(Stored dataset items)
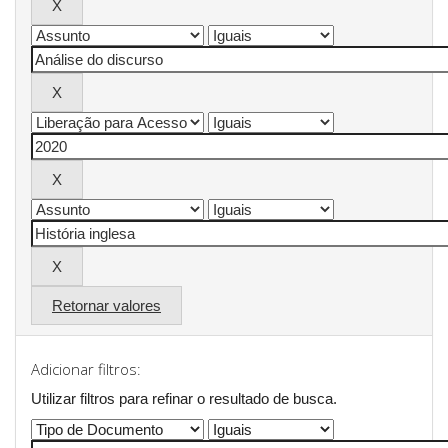
Retornar valores
Adicionar filtros:
Utilizar filtros para refinar o resultado de busca.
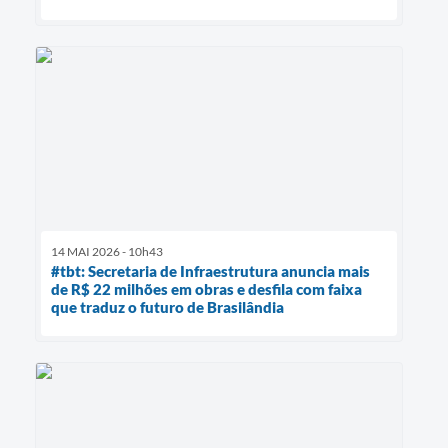
14 MAI 2026 - 10h43
#tbt: Secretaria de Infraestrutura anuncia mais
de R$ 22 milhões em obras e desfila com faixa
que traduz o futuro de Brasilândia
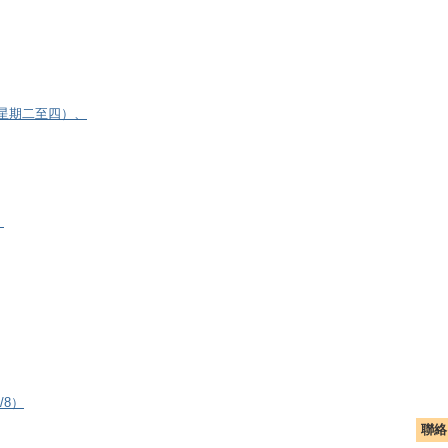
逢星期二至四）、
）
/8）
聯絡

* Exercise aim *
Above are records with pictures; repeat the records exactly and leave the pictures out.

* Answer to this problem *
Retornar valores
Adicionar filtros:
Utilizar filtros para refinar o resultado de busca.
14 MAI 2026 - 10h43
#tbt: Secretaria de Infraestrutura anuncia mais
de R$ 22 milhões em obras e desfila com faixa
que traduz o futuro de Brasilândia
逢星期二至四）、
）
/8）
聯絡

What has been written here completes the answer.